Clearly, I’m not the only one experiencing cognitive dissonance. My relationship to the products of industry, my instinctive acceptance of capitalism’s deceptively reassuring hug, my enthusiastic gathering of all things petroleum—these aspects of life paradoxically comfort and disturb me in equal measure.
Claren Grosz gets it. She knows how and why we cling to our limited resources, understands how painful it is to imagine the lifestyle disruption necessary to pivot away from our current course, but she acknowledges how dismal our collective fate is if we don’t. In her whimsical and informative I love the smell of gasoline, a Pencil Kit Production presented by Nightwood Theatre (in association with Aluna Theatre), she gives us lots of numbers and factoids, but frames them in a heartfelt narrative that is both cosmic and intimate.
Celebrating her Albertan roots, she invites us in to meet her family and witness their strong ties to the oil and gas industry. Growing up with rigs and pipelines, we understand her connection to them as an aspect of home. As a Left-leaning adult with a healthy dose of climate awareness, she tries to reconcile her conflicted feelings and draws us into her fraught headspace.
The low-tech aesthetic is enchanting and clever. With a set of three overhead projectors operated in tandem, she conjures environments and punctuates key ideas with charming, crafty visuals that feel disarmingly crude yet offer genuine spectacle. In one particularly resonant image: a black liquid relentlessly closes in on her, the darkness at the edges of the spotlight threatening to blot her out, barely held off with constant scrapping.
She shares the stage with a few oil drums. Designer Echo Zhou even suspends one from the rafters with a cascade of plastic bags spilling out from it. This sense of mess, of stuff closing in, extends to the exposed tech of the show. Each of the overhead projectionists are immersed in their own collection of transparencies and bric-a-brac, the raw materials of their manufactured magic.

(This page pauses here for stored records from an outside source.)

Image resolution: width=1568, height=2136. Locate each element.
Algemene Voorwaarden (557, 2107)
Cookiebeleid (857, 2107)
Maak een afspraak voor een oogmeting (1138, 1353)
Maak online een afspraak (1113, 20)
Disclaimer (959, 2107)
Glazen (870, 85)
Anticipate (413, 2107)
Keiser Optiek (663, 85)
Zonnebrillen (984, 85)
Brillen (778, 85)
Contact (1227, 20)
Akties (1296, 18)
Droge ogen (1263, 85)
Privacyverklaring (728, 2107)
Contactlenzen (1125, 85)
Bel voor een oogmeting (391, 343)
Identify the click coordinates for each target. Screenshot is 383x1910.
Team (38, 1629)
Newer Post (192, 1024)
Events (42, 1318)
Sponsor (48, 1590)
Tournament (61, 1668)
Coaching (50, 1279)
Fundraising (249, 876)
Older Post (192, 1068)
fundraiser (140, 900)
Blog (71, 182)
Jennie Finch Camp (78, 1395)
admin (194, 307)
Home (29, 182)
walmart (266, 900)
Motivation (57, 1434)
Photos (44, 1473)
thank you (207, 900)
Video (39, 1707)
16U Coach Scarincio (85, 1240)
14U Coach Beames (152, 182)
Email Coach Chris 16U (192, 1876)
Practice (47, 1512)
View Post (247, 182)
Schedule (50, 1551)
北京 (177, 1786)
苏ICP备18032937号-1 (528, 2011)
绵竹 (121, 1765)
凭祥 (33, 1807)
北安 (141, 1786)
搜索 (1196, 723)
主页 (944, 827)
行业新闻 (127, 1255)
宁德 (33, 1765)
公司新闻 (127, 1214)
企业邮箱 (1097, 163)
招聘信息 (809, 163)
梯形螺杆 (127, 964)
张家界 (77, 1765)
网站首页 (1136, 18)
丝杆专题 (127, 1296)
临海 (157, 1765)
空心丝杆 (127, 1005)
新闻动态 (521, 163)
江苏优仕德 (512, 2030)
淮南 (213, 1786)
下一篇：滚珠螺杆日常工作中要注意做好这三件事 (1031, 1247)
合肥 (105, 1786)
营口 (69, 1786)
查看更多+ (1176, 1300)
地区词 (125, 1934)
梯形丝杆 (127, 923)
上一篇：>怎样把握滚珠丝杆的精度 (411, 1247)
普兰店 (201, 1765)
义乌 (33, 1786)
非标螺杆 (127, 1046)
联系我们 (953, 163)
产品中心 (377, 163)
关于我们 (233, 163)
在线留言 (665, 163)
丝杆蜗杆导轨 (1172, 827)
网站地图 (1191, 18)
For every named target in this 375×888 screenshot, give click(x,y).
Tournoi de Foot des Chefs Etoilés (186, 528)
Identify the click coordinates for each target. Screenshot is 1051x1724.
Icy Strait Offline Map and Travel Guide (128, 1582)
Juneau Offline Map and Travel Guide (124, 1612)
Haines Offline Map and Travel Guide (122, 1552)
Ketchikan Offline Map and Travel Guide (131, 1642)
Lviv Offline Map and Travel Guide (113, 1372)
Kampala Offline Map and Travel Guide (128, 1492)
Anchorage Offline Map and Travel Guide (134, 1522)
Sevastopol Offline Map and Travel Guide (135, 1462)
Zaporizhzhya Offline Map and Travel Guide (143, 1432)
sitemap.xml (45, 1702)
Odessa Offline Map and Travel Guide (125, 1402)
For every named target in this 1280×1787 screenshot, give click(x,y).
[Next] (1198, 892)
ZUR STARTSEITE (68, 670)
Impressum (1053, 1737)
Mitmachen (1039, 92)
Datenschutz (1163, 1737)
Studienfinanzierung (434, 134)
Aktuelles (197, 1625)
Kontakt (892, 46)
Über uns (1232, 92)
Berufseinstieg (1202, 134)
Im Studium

Grosz wrestles with the complex dynamics of industrial expansion, climate activism, and the familiar experience of individuals struggling their way through a life entrenched in a vast network of systems. She and co-director William Dao maintain a delightful balance throughout—providing an innovative presentation of stats and graphs, an emotional connection to them, all while drawing our attention to the mechanics of the production itself.
From the creation of the universe to our own current, small lives within it, many of the details Grosz examines hit surprisingly close to home. I, too, love the smell of gasoline and feel somewhat self-conscious about the olfactory thrill of gas station visits! More significantly, the mention of her father’s pancreatic cancer diagnosis—the specificity of it—had an unexpectedly visceral impact on me as that is the exact situation my family and I are working through.
Death is an inevitability for all of us, of course. Grosz acknowledges that the struggles of humanity—both individually and as a species—are relatively small in the grand scheme of things. The figures are terrifying though. The awful reality is closing in—an eventual end to us and, more immediately, our way of life. In daily experience, it feels both remote and uncomfortably perceptible, with definable features. Though our presence is barely a blip in the history of even this singular planet, we’re understandably invested in our tiny, temporary existence.
It’s not all fire and brimstone. She examines little pockets of adaptive, positive change that we’ve implemented throughout the globe. We can, she asserts, extend our time here and make it relatively pleasant. It’s a negotiation, one that needs to get more aggressive very soon, but she offers a legitimate case for optimism.
I love the smell of gasoline features guilt, pride, terror and hope—all wrapped up in Grosz’s endearing vibe!